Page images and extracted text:
=== Section Start ===

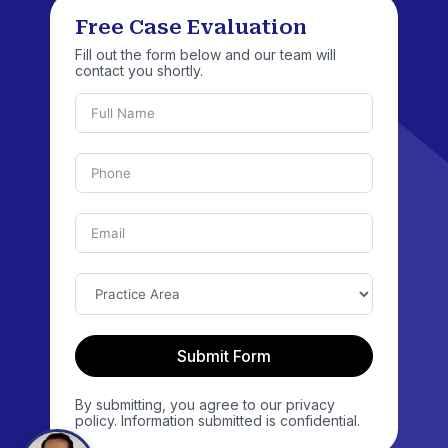
Free Case Evaluation
Fill out the form below and our team will
contact you shortly.
Submit Form
By submitting, you agree to our privacy
policy. Information submitted is confidential.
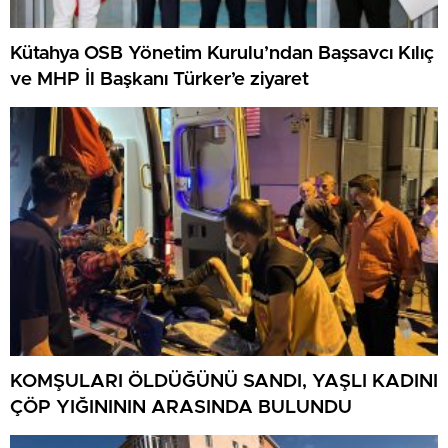
Kütahya OSB Yönetim Kurulu’ndan Başsavcı Kılıç
ve MHP İl Başkanı Türker’e ziyaret
KOMŞULARI ÖLDÜĞÜNÜ SANDI, YAŞLI KADINI
ÇÖP YIĞINININ ARASINDA BULUNDU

=== Section End ===

◆ **Task objective**:
Without copying the pictures, transcribe the entries exactly.

◆ **Answer box**:
Free Case Evaluation
Fill out the form below and our team will
contact you shortly.
Submit Form
By submitting, you agree to our privacy
policy. Information submitted is confidential.
Kütahya OSB Yönetim Kurulu’ndan Başsavcı Kılıç
ve MHP İl Başkanı Türker’e ziyaret
KOMŞULARI ÖLDÜĞÜNÜ SANDI, YAŞLI KADINI
ÇÖP YIĞINININ ARASINDA BULUNDU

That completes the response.